Estimant qu’ a l’occasion d’une émission diffusée sur France 2 le 21 mai 2009, « Envoyé spécial » au cours de laquelle a été programmé un sujet intitulé «Sacrés savons», la société FRANCE TELEVISIONS a commis :
d’une part des actes de dénigrement en ce que ce sujet montrait un savon revêtu de sa marque ALEPIA, à l’image duquel étaient associés des commentaires tels que « tromperie », « C’est pas possible… », «Savon qui se revendique Alep mais qui est coloré dans la masse », «Pas caractéristique du savon d’Alep traditionnel », « 70% d’huile de baies de laurier, c’est techniquement impossible » et ; d’autre part un acte de contrefaçon par reproduction de sa marque ALEPIA pour designer un savon,
et que ces agissements leur causent un préjudice moral et financier dont ils entendent obtenir réparation, Monsieur C et la société LA MAISON D’ORIENT ont fait assigner la société France TELEVISIONS, le 23 juillet 2009 devant le Tribunal de grande instance de Paris afin d’obtenir réparation des préjudices qu’ils subissent.
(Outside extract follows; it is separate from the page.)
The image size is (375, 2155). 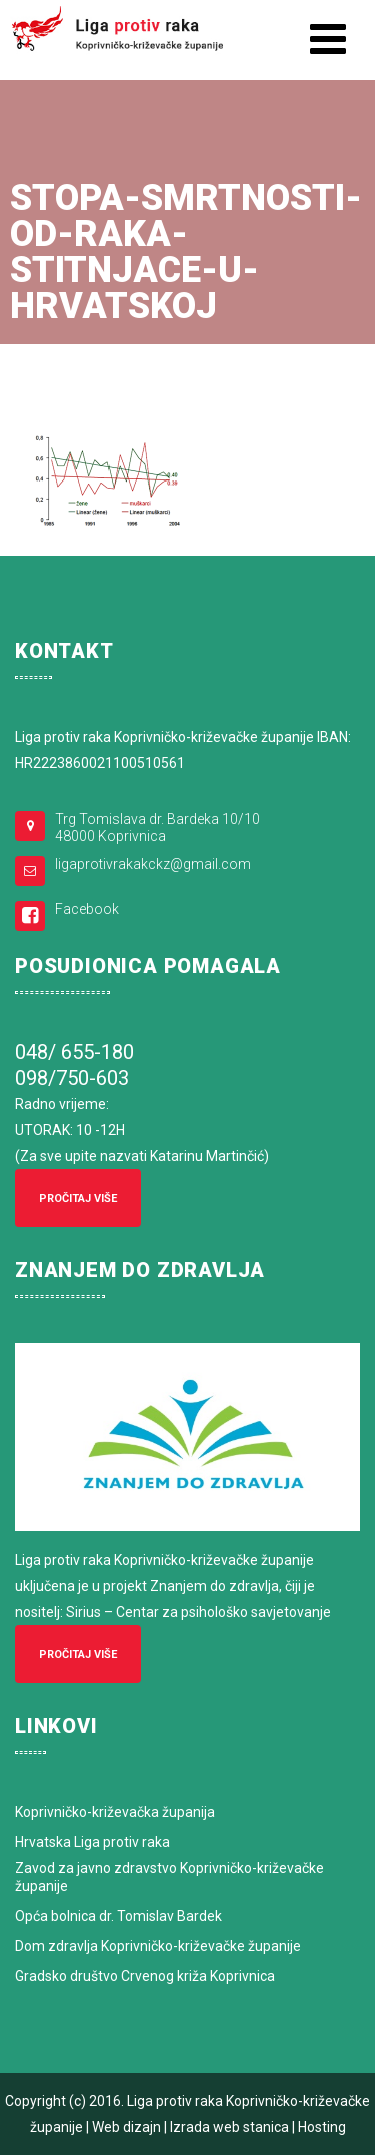 What do you see at coordinates (118, 1916) in the screenshot?
I see `Opća bolnica dr. Tomislav Bardek` at bounding box center [118, 1916].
PRETENTIONS DES PARTIES Dans leurs dernières conclusions signifiées le 16 juin 2010, Monsieur C et la société LA MAISON D’ORIENT sollicitent du Tribunal, sous le bénéfice de l’exécution provisoire, et au visa des articles 1382 du Code civil et L.713-2 a), L.716- 1 du Code de la propriété intellectuelle, de: Dire Monsieur Samir C et la société LA MAISON D’ORIENT recevables et fondés en leurs demandes,
Dire et juger que la société FRANCE TELEVISIONS a commis des actes de dénigrement, Dire et juger que la société FRANCE TELEVISIONS s’est rendue coupable de contrefaçon de la marque dénominative ALEPIA n° 3 3 81793 déposée le 23 septembre 2005, désignant en particulier du savon, Condamner la société FRANCE TELEVISIONS à verser à Monsieur Samir C et à la société LA MAISON D’ORIENT la somme de 50.000 euros, à chacun, à titre de réparation du préjudice subi du fait des actes de dénigrement, Condamner la société FRANCE TELEVISIONS à verser à Monsieur Samir C la somme de 15.000 euros à titre de réparation du préjudice subi du fait des actes de contrefaçon de marque, Ordonner à la société France TELEVISIONS de procéder à la publication sur son site Internet sur la première page du site de l’émission « Envoyé Spécial » accessible par l’adresse http://envoye-special.france2.fr en caractères Arial 12 du dispositif du jugement de condamnation à intervenir, et ce durant toute la durée de diffusion sur ce site du reportage incriminé et, en tout état de cause si ce reportage venait à en être retiré, pour une durée qui ne saurait être inférieure à 3 mois. Condamner la société FRANCE TELEVISIONS à verser à Monsieur Samir C et la société LA MAISON D’ORIENT la somme de 8.000 euros, à chacun, en application de l’article 700 du Code de procédure civile, Ordonner l’exécution provisoire du jugement à intervenir, nonobstant appel et sans constitution de garantie,
Débouter la société FRANCE TELEVISIONS de l’ensemble de ses demandes, fins et conclusions, Condamner enfin la société FRANCE TELEVISIONS aux entiers dépens, lesquels pourront être recouvrés directement par la SCP Larangot, Henriot Bellargent, Le Douarin & Associés, en application de l’article 699 du Code de procédure civile. Les demandeurs répondent à la fin de non recevoir soulevée par la défenderesse, qu’ils ont chacun intérêt à agir : Mr. C au titre de son droit de propriété exclusif sur la marque ALEPIA ; La société LA MAISON D’ORIENT sur la base du préjudice résultant de la faute commise du fait du dénigrement. Ils répondent encore, que les propos reprochés sont constitutifs d’un acte de dénigrement et non de diffamation au motif qu’en l’espèce les critiques reprochées portent sur le produit, le savon de la marque ALEPIA parfaitement identifiable dans le sujet et non sur la personne. Enfin, les demandeurs soutiennent que la défenderesse ne peut invoquer pour s’exciper de sa responsabilité le droit à la liberté d’expression et de la diffusion d’informations. De son coté, la société France TELEVISIONS, par conclusions en date du 9 septembre 2010, conclut au débouté de toutes les demandes formulées par les demandeurs.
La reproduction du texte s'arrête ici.